A cursor consumes a database connection; thus, the connection has to be released when it's done. To avoid reliance on the intermittent garbage collector, Darwino provides a callback to the cursor. The cursor calls this cursor handler for every result. For example, when iterating through a result set, you call find(), passing a CursorHandler. The CursorHandler has one method, which is handle(), which handles the CursorEntry. The cursor is allocating the database connection, executing the SQL query, calling the CursorHandler for every result, and then closing and recycling the database connection.

There are methods designed for dealing with the subset of documents that are represented in the collection. For example:

  • deleteAllDocuments(int options) – Will delete all of the documents not by iterating through and deleting each one-by-one, but instead will generate a SQL query to do the job in one fell swoop.
  • markAllRead(boolean read) and markAllRead(boolean read, String username) will mark the cursors documents as read, either by the current user of by a particular username.

Query and extraction language

When searching for documents in a database, index, or cursor, there are many options available. For example, searches can be based on key, a range of keys, partialkey, parentid, unid, tags, and ftsearch. Since it is possible to force a unid's value in Darwino, using the unid as a key is a particularly efficient basis for searches.

When we use the term "key", it means the unid when the cursor is querying a store, or the key when the cursor is querying an index.
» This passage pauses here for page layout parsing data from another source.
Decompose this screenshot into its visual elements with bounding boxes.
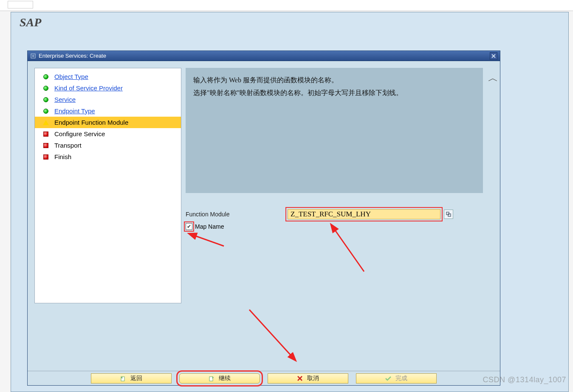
tab-stub [8, 1, 33, 8]
function-module-row: Function Module [186, 208, 483, 221]
wizard-step-label: Endpoint Function Module [54, 119, 128, 126]
status-led-red-icon [42, 131, 49, 137]
wizard-step-label[interactable]: Service [54, 96, 76, 103]
status-led-yellow-icon [42, 119, 49, 126]
dialog-body: Object TypeKind of Service ProviderServi… [28, 61, 500, 385]
back-button-label: 返回 [130, 375, 142, 382]
finish-button[interactable]: 完成 [356, 373, 437, 384]
description-line-2: 选择"映射名称"映射函数模块的名称。初始字母大写并且移除下划线。 [193, 87, 475, 99]
dialog-title-text: Enterprise Services: Create [39, 53, 106, 59]
wizard-step-label: Transport [54, 142, 82, 149]
wizard-step-label[interactable]: Endpoint Type [54, 107, 95, 115]
sap-logo: SAP [20, 16, 41, 29]
svg-rect-4 [209, 377, 213, 381]
annotation-arrow-input [326, 225, 377, 277]
continue-button-label: 继续 [219, 375, 231, 382]
wizard-step-3[interactable]: Endpoint Type [35, 105, 181, 117]
scroll-up-icon[interactable]: ︿ [488, 71, 497, 85]
wizard-step-0[interactable]: Object Type [35, 71, 181, 82]
wizard-step-label[interactable]: Kind of Service Provider [54, 84, 123, 92]
map-name-checkbox[interactable]: ✔ [186, 223, 192, 230]
status-led-red-icon [42, 142, 49, 149]
wizard-step-label[interactable]: Object Type [54, 73, 88, 80]
wizard-step-label: Configure Service [54, 130, 105, 137]
svg-rect-1 [446, 212, 449, 215]
status-led-green-icon [42, 73, 49, 80]
function-module-label: Function Module [186, 211, 288, 218]
continue-icon [209, 375, 215, 381]
dialog-titlebar-icon [30, 53, 36, 59]
status-led-green-icon [42, 96, 49, 103]
map-name-row: ✔ Map Name [186, 223, 483, 230]
form-area: Function Module ✔ Map Name [186, 208, 483, 230]
continue-button[interactable]: 继续 [179, 373, 260, 384]
wizard-step-4: Endpoint Function Module [35, 117, 181, 128]
value-help-button[interactable] [444, 210, 453, 219]
wizard-content-panel: 输入将作为 Web 服务而提供的函数模块的名称。 选择"映射名称"映射函数模块的… [181, 68, 500, 385]
map-name-label: Map Name [195, 223, 224, 230]
description-scrollbar: ︿ ﹀ [488, 71, 497, 382]
dialog-titlebar: Enterprise Services: Create [28, 51, 500, 61]
wizard-step-7: Finish [35, 151, 181, 162]
status-led-red-icon [42, 154, 49, 160]
wizard-step-5: Configure Service [35, 128, 181, 140]
wizard-button-bar: 返回 继续 取消 完成 [28, 371, 500, 385]
wizard-step-6: Transport [35, 140, 181, 151]
cancel-button[interactable]: 取消 [268, 373, 348, 384]
checkmark-icon: ✔ [187, 224, 191, 230]
svg-rect-2 [448, 214, 451, 216]
annotation-arrow-checkbox [190, 233, 228, 252]
status-led-green-icon [42, 85, 49, 92]
sap-main-window: SAP Enterprise Services: Create Object T… [11, 12, 569, 392]
back-button[interactable]: 返回 [91, 373, 172, 384]
wizard-dialog: Enterprise Services: Create Object TypeK… [27, 50, 500, 386]
wizard-step-1[interactable]: Kind of Service Provider [35, 82, 181, 94]
wizard-step-list: Object TypeKind of Service ProviderServi… [34, 68, 181, 303]
step-description-box: 输入将作为 Web 服务而提供的函数模块的名称。 选择"映射名称"映射函数模块的… [186, 68, 483, 193]
wizard-step-2[interactable]: Service [35, 94, 181, 105]
status-led-green-icon [42, 108, 49, 115]
cancel-icon [297, 375, 303, 381]
function-module-input[interactable] [288, 209, 440, 219]
annotation-arrow-continue [245, 305, 300, 362]
wizard-step-label: Finish [54, 153, 71, 160]
outer-browser-top [0, 0, 573, 11]
dialog-close-button[interactable] [490, 52, 497, 60]
description-line-1: 输入将作为 Web 服务而提供的函数模块的名称。 [193, 74, 475, 87]
back-icon [120, 375, 126, 381]
cancel-button-label: 取消 [307, 375, 319, 382]
finish-icon [385, 375, 391, 381]
finish-button-label: 完成 [395, 375, 407, 382]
  • Search document by key
      public Cursor key(Object key) throws JsonException; 
    
  • Search document using a partial key, meaning document with a key starting with a specified string:
      public Cursor partialKey(Object partialKey) throws JsonException; 
    
  • Search a range of documents. When 'exclude' is not specified, then it means false (the document with the key is included). You typically specify a start and an end, although omitting the start means from the beginning, while omitting the end means up to and including the last document.
      public Cursor startKey(Object startKey) throws JsonException; 
      public Cursor startKey(Object startKey, boolean excludeStart) throws JsonException; 
      public Cursor endKey(Object endKey) throws JsonException; 
      public Cursor endKey(Object endKey, boolean excludeEnd) throws JsonException; 
    
  • Select by parent UNID
      public Cursor parentUnid(String parentId) throws JsonException; 
      public Cursor parent(Document parent) throws JsonException; 
    
  • Select by tag
      public Cursor tags(String... tags) throws JsonException; 
    
  • Select based on the doc id or the UNID
      public Cursor id(int id) throws JsonException; 
      public Cursor unid(String unid) throws JsonException; 
    
  • Select using a full text search expression
      public Cursor ftSearch(String search) throws JsonException; 
    

These methods are fast and efficient, but may not always provide the search term flexibility required by an application. Darwino's query and extraction language allows for queries based on complex criteria.

  • Select using the query language
      public Cursor query(String query) throws JsonException; 
    

The JSON query language has three variants; which you use depends on where and how you want to use it:

  1. Query documents. In this case, it's a query condition. The result of a query that is applied to a document is true or false. Does the document match the condition or not? Does field "State" equal "New York"? Is the field "Price" greater than $100? The query condition is applied to every document in the database. The cursor will select only the documents for which the condition is true.
  2. Data extraction. A document returned by a query is a piece of JSON. You may want to transform this JSON, for example if it contains a hundred fields and you're interested in only three of them. You don't want to download to a mobile client the entire document if most of it is not needed.
  3. Calculating aggregation. When you have a cursor that is sorted by one or more keys, you can categorize based on the sorted values. The categorization groups the documents, and then you can calculate aggregate values for the groups.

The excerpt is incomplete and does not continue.